Risk-Adjusted Performance

0 of 100

 
Weak
 
Strong
Very Weak
Over the last 90 days Payfare has generated negative risk-adjusted returns adding no value to investors with long positions. Despite fragile performance in the last few months, the Stock's basic indicators remain nearly stable which may send shares a bit higher in January 2025. The current disturbance may also be a sign of long-run up-swing for the company stockholders.

Fobi AI and Payfare Volatility Contrast

   Predicted Return Density   
       Returns  

Pair Trading with Fobi AI and Payfare

The main advantage of trading using opposite Fobi AI and Payfare positions is that it hedges away some unsystematic risk.
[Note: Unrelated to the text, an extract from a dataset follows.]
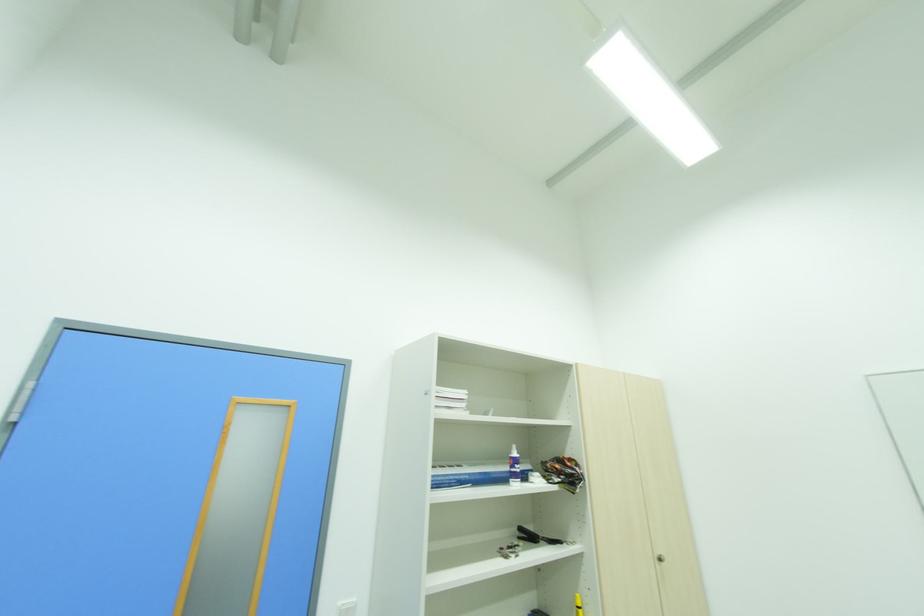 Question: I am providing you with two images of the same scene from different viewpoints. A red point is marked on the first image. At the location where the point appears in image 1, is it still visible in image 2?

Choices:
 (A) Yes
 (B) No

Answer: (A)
Because of two separate transactions, even if Fobi AI position performs unexpectedly, Payfare can make up some of the losses. Pair trading also minimizes risk from directional movements in the market. For example, if an entire industry or sector drops because of unexpected headlines, the short position in Payfare will offset losses from the drop in Payfare's long position.
The idea behind Fobi AI and Payfare pairs trading is to make the combined position market-neutral, meaning the overall market's direction will not affect its win or loss (or potential downside or upside). This can be achieved by designing a pairs trade with two highly correlated stocks or equities that operate in a similar space or sector, making it possible to obtain profits through simple and relatively low-risk investment.
Check out your portfolio center.
Note that this page's information should be used as a complementary analysis to find the right mix of equity instruments to add to your existing portfolios or create a brand new portfolio. You can also try the Price Ceiling Movement module to calculate and plot Price Ceiling Movement for different equity instruments.